Was he talking to me?My eyes moved around trying to find Woodrow but I couldn’t. The angle in which I faced, had him out of view.

Tufts spun us around again to face the commotion, just in time for me to watch Woodrow try and push himself up from the floor. But he didn’t make it up. Ville kicked his son in the ribs with a force strong enough to break multiple of them.

I shrieked, listening to the crack as it ripped through the air. Woodrow made less noise, still struggling to claim any air from the injuries he’d taken silently before I was turned around.

His throat had been hurt for the third time today. His skin was vandalized and his muscles were growing swollen, damaged from many punches I was grateful not to have witnessed.

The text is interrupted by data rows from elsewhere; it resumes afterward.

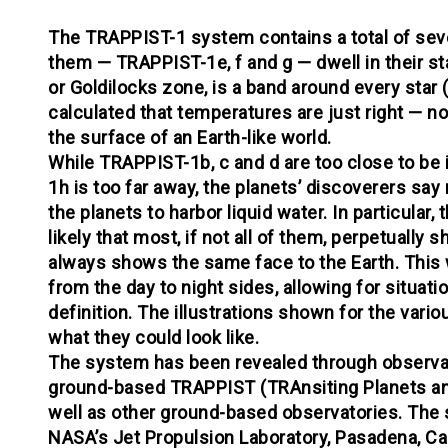
The TRAPPIST-1 system contains a total of seven
them — TRAPPIST-1e, f and g — dwell in their sta
or Goldilocks zone, is a band around every sta
calculated that temperatures are just right — not
the surface of an Earth-like world.
While TRAPPIST-1b, c and d are too close to be 
1h is too far away, the planets’ discoverers say
the planets to harbor liquid water. In particular,
likely that most, if not all of them, perpetually
always shows the same face to the Earth. This 
from the day to night sides, allowing for situati
definition. The illustrations shown for the vari
what they could look like.
The system has been revealed through observa
ground-based TRAPPIST (TRAnsiting Planets an
well as other ground-based observatories. Th
NASA’s Jet Propulsion Laboratory, Pasadena, Ca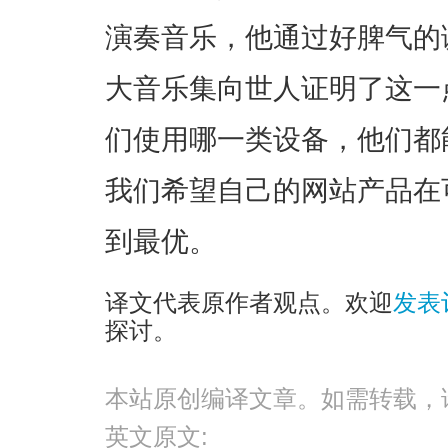
演奏音乐，他通过好脾气的
大音乐集向世人证明了这一
们使用哪一类设备，他们都
我们希望自己的网站产品在
到最优。
译文代表原作者观点。欢迎
发表
探讨。
本站原创编译文章。如需转载，
英文原文: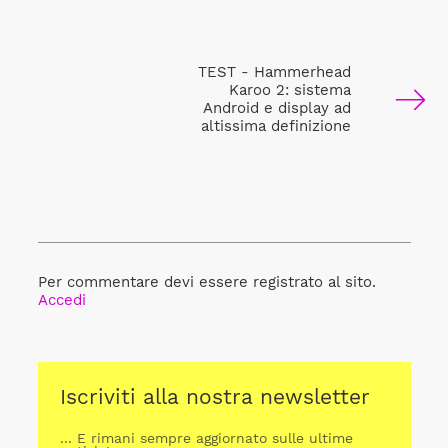
TEST - Hammerhead
Karoo 2: sistema
Android e display ad
altissima definizione
Per commentare devi essere registrato al sito.
Accedi
Iscriviti alla nostra newsletter
... E rimani sempre aggiornato sulle ultime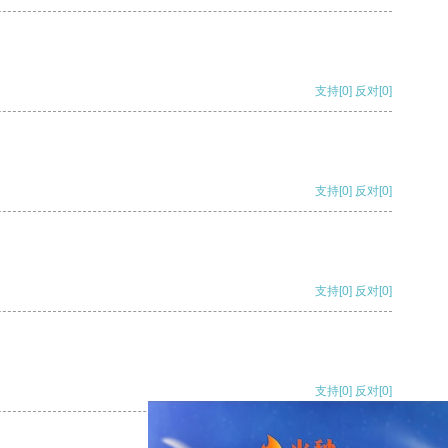
支持
[0]
反对
[0]
支持
[0]
反对
[0]
支持
[0]
反对
[0]
支持
[0]
反对
[0]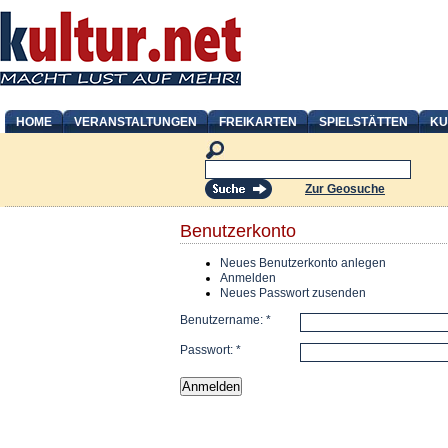
HOME
VERANSTALTUNGEN
FREIKARTEN
SPIELSTÄTTEN
KU
Zur Geosuche
Benutzerkonto
Neues Benutzerkonto anlegen
Anmelden
Neues Passwort zusenden
Benutzername:
*
Passwort:
*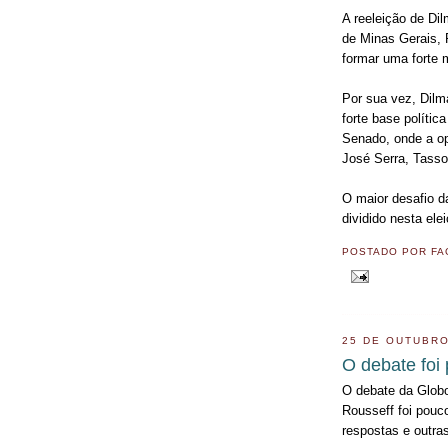
A reeleição de Dil
de Minas Gerais, 
formar uma forte 
Por sua vez, Dilm
forte base polític
Senado, onde a op
José Serra, Tasso 
O maior desafio da
dividido nesta ele
POSTADO POR
FA
25 DE OUTUBRO
O debate foi
O debate da Globo
Rousseff foi pouc
respostas e outras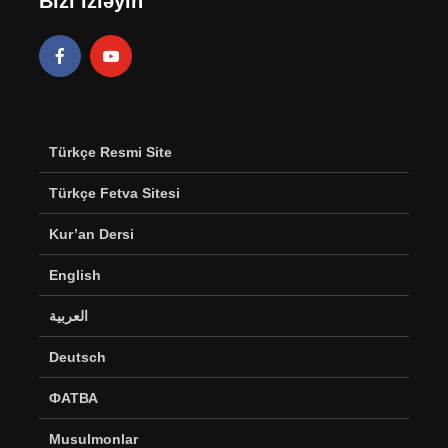
Bizi izləyin
Türkçe Resmi Site
Türkçe Fetva Sitesi
Kur’an Dersi
English
العربية
Deutsch
ФАТВА
Musulmonlar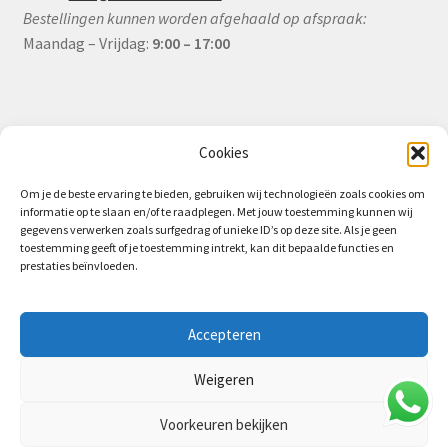
Bestellingen kunnen worden afgehaald op afspraak:
Maandag – Vrijdag:
9:00 – 17:00
Informatie
Cookies
Om je de beste ervaring te bieden, gebruiken wij technologieën zoals cookies om
informatie op te slaan en/of te raadplegen. Met jouw toestemming kunnen wij
Algemene Voorwaarden (B2B)
gegevens verwerken zoals surfgedrag of unieke ID’s op deze site. Als je geen
toestemming geeft of je toestemming intrekt, kan dit bepaalde functies en
Privacy & Cookiebeleid
prestaties beïnvloeden.
Verzending & Levering
Retourbeleid (B2B)
Accepteren
Weigeren
Voorkeuren bekijken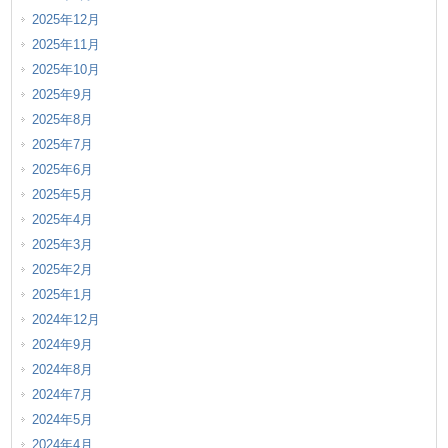
2025年12月
2025年11月
2025年10月
2025年9月
2025年8月
2025年7月
2025年6月
2025年5月
2025年4月
2025年3月
2025年2月
2025年1月
2024年12月
2024年9月
2024年8月
2024年7月
2024年5月
2024年4月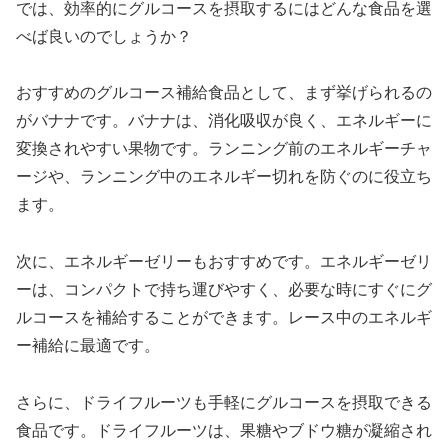
では、効率的にグルコースを摂取するにはどんな食品を選
べば良いのでしょうか？
おすすめのグルコース補給食品として、まず挙げられるの
が
バナナ
です。バナナは、
消化吸収が良く、エネルギーに
変換されやすい
果物です。ランニング前のエネルギーチャ
ージや、ランニング中のエネルギー切れを防ぐのに役立ち
ます。
次に、
エネルギーゼリー
もおすすめです。エネルギーゼリ
ーは、
コンパクトで持ち運びやすく、必要な時にすぐにグ
ルコースを補給
することができます。レース中のエネルギ
ー補給に最適です。
さらに、
ドライフルーツ
も手軽にグルコースを摂取できる
食品です。ドライフルーツは、
果糖やブドウ糖が凝縮
され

His image pulled the tears from my eyes.

“Listen to your father, kid. Especially if you don’t want us playing with your toy.” I barely had time to take in what was happening, struggling to see through my wet eyes, when the creep holding me prisoner’s dirty fingers pushed the material of my clothes inside me, again.

Chapter 17

Jolie—aged eighteen

My heart hammered, pounding loud like a drum, blocking out the bloody pleas falling from Woodrow’s lips. Blocking out the pain behind his words.

And then everything stopped. The hand, due to in invade me at any second, pulled back. The man attached moved with it. He took a seat at the table, ignoring me like I wasn’t even in the room.

I glanced over as the cleaver struck the wood, piercing through the tablecloth’s thin material; blood splattered Woodrow’s face as he looked over, too. Shaking fingers pushed him from the ground, trembling knees almost buckled as he stared down at the wooden table from his full height.

Ville was cutting up the meat—cutting up Bonny, the cleaver dragging over the wood, guiding pieces away from the mass, so he could continue to do so.

Woodrow’s eyes closed and didn’t open for the longest time.

“Woodrow. . .” My whisper pulled him from the darkness of closed lids, and his feet brought him closer to me.

I ignored the conversation from the men at the table. Dirty chats of girls like me. . . girls, who had been ripped away from their families, by any means necessary. Girls, stolen and preened for selling.

My hands moved to a kitchen cloth on the table edge. I used it to wipe away the smear on Woodrow’s cheek. The bright red only faded to pink without the help of soap or water.

“Jolie,” Ville snapped impatiently, like he’d been waiting for my cooperation for hours. “Come get this meat.”

I shuffled to the table. “I have no idea how to cook rabbit,” I voiced, trying to find excuses not to become a literal bunny boiler.

“You learn by doing.” The blade of the cleaver blared down against the wood twice, giving me a warning.

I hung my head. “Let me get something to pick her up with.”

“Use your hands.”

I looked between Ville and Woodrow, who looked ready to vomit, and he would have by now, if he had any chance of getting the lumps past the swelling in his throat.

I picked up the bloody pieces, avoiding the ones with fur still attached.